Noma Bar is a very interesting graphic designer to me and someone who's designs truly inspire and make me think. Bar works mainly in Europe as he lives in Great Britain, (was born in Israel) and has created designs for Time Out London, The Observer, and England's famed BBC. Bar's work inspires me because she uses very simple graphics and ideas but creates underlying visions or messages in her designs. Although he has made many ingenious designs for companies, he draws a thin line between designing graphics and making artwork. Noma has over 500 illustrations and prints that are for sale as art, mostly of his famous abstract face design to many different celebrities and movies.
Something Noma Bar gas become very famous for is his use of negative space in his designs, which I find very interesting. Some of his designs are over 80% white space yet portrays a crisp and powerful image or meaning.

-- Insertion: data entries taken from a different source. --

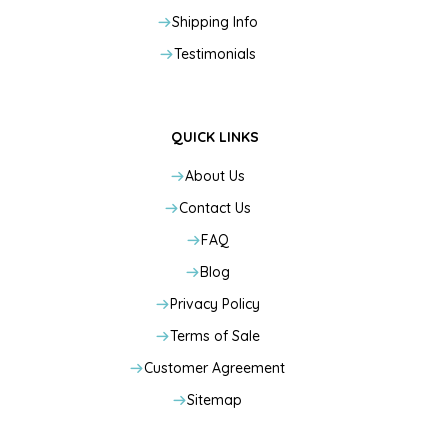
Shipping Info
Testimonials
QUICK LINKS
About Us
Contact Us
FAQ
Blog
Privacy Policy
Terms of Sale
Customer Agreement
Sitemap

This is a recent design of Bar's for a Japanese author, it is a great example of Bar's incredible use of negative space, which in this case creates a cat and a face all in one.
This is another very famous design from Bar. This was one of his first designs he made, creating Sadam Hussein's face out of the bio hazard symbol. It is truly ingenious how he incorporates such strong messages into his designs, while using very simple designs. This image made Noma very popular, for the way he captured Sadam's face and mustache, while portraying the message of danger and hazard, which we all know went hand in hand with Mr. Hussein.
These too are some of Noma's very powerful and famous designs capturing (from top left to right) boxing gloves which also show a muscular man in the negative space, Adolf Hitler, Pulp Fiction, and Kim Jong Li. All extremely powerful in their own ways.